Josep d’Aurel (2020)

C’est cette partie du franquisme venue percuter brutalement l’histoire de France qu’a choisi de traiter le dessinateur de presse Aurel pour ses premiers pas au cinéma. Son film d’animation revient en effet sur la Retirada, l’exode de ces 450 000 Espagnols fuyant, en 1939, le régime de Franco pour venir se réfugier en France où le gouvernement les a parqués dans des camps construits à la hâte le long des plages des Pyrénées-Orientales. Aurel a pris le parti d’aborder ce sujet longtemps tabou dans notre pays par le prisme d’un de ces républicains malmenés, le dessinateur de presse Josep Bartolí. Dans le camp où il était parqué, Josep a dessiné tout ce qu’il voyait : la solidarité comme les échanges vifs entre anarchistes, trotskistes et communistes, mais aussi les brimades, humiliations et mauvais traitements commis par les gardiens sur les détenus… Aurel rend hommage à Bartolí en utilisant différentes techniques qui suivent l’évolution de son trait et de son univers graphique (de la plume en noir et blanc aux éclats de la couleur), au fil d’une existence qui le conduira jusqu’aux États-Unis, après une rencontre déterminante au Mexique avec Frida Khalo et Diego Rivera. Là encore, comme Lettre à Franco, Josep tisse un lien entre hier et aujourd’hui. Aurel a en effet travaillé avec le scénariste Jean-Louis Milesi, compagnon de route de longue date de Robert Guédiguian. C’est lui qui a eu l’idée d’ouvrir et de clore le récit par un échange entre un adolescent et son grand-père, l’un des gendarmes qui gardaient Bartolí dans ces sombres heures. Avec cette volonté d’un passage de témoin. Pour souligner que le devoir de mémoire est indispensable pour construire l’avenir.

 

 

Une vie secrète d’Aitor Arregi, Jon Garaño et Jose Mari Goenaga (2020)

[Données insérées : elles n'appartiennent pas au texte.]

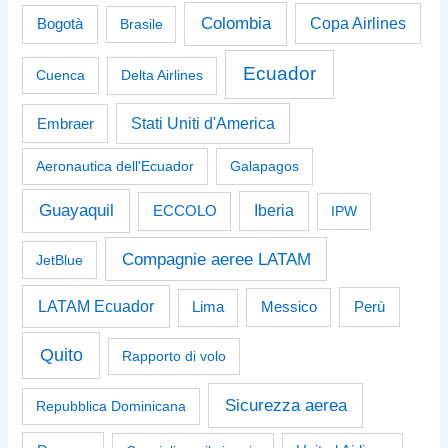
Colombia
Bogotà
Copa Airlines
Brasile
Ecuador
Cuenca
Delta Airlines
Stati Uniti d'America
Embraer
Aeronautica dell'Ecuador
Galapagos
Guayaquil
Iberia
ECCOLO
IPW
Compagnie aeree LATAM
JetBlue
LATAM Ecuador
Perù
Lima
Messico
Quito
Rapporto di volo
Sicurezza aerea
Repubblica Dominicana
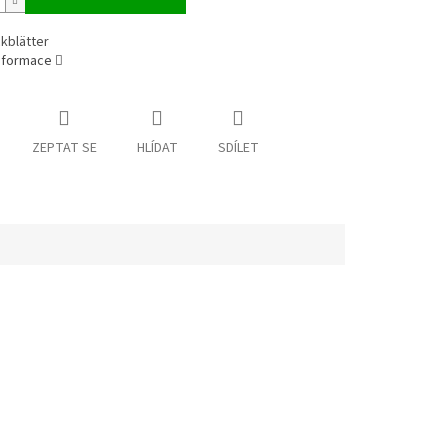
kblätter
informace
ZEPTAT SE
HLÍDAT
SDÍLET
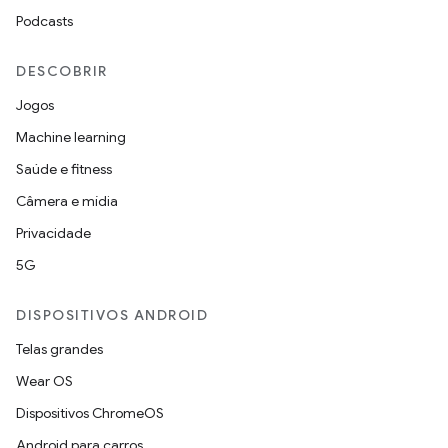
Podcasts
DESCOBRIR
Jogos
Machine learning
Saúde e fitness
Câmera e mídia
Privacidade
5G
DISPOSITIVOS ANDROID
Telas grandes
Wear OS
Dispositivos ChromeOS
Android para carros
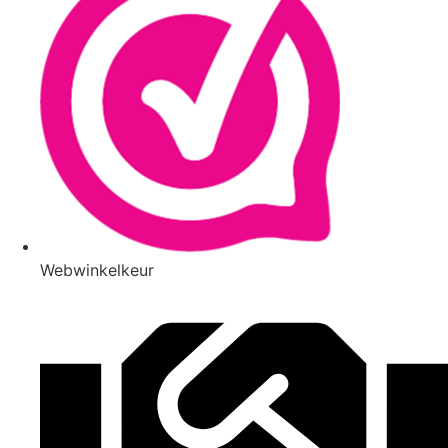
Webwinkelkeur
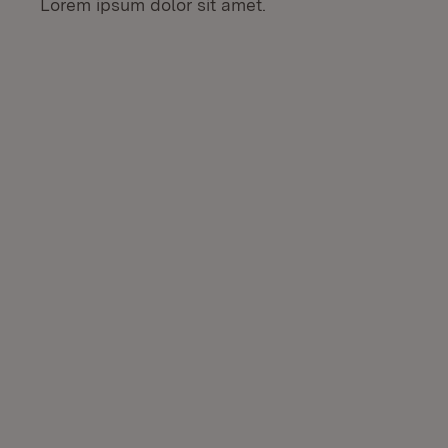
Lorem ipsum dolor sit amet.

Les Espagnols Aitor Arregi, Jon Garaño et Jose Mari Goenaga travaillent ensemble depuis longtemps, mais jamais jusqu’ici ils n’avaient cosigné un long métrage à trois. L’histoire d’Une vie secrète débute en 1936 quand Higinio, un partisan républicain, voit sa vie menacée par l’arrivée des troupes franquistes dans son village. Pour échapper à une arrestation et une mort probable, il décide, avec l’aide de sa femme, de se cacher dans leur maison. Une maison qui va devenir sa prison pendant des années, par peur, s’il met un pied dehors, d’être dénoncé. C’est en découvrant 30 ans d’obscurité (2011), le documentaire de Manuel H. Martin consacré à ces hommes surnommés les « taupes », que le trio a eu l’idée d’Une vie secrète. « Nous ne voulions pas seulement raconter l’histoire d’un reclus, mais montrer le confinement de l’intérieur, expliquent-ils dans le dossier de presse. Afin de pouvoir jouer avec le hors-champ, le son, le visible et l’invisible pour construire une allégorie de la peur. » La peur comme dommage collatéral du franquisme et comme manière de raconter, là encore, le passé pour questionner le présent et l’avenir. Avec cette interrogation qui n’a rien perdu de son actualité au fil du temps : la résistance passive est-elle une forme de combat ou une pure et simple lâcheté ? La manière dont son fils explique à Higinio qu’on se souviendra de lui avant tout pour sa peur, mais qu’il n’en sera pas moins une victime montre qu’Une vie secrète n’impose aucune réponse et laisse ses spectateurs seuls juges.

Une vie secrète a reçu l’Aide sélective à la distribution (aide au programme, 2020) et l’Aide sélective à l’édition vidéo (aide au programme 2020). Sortie le 28 octobre.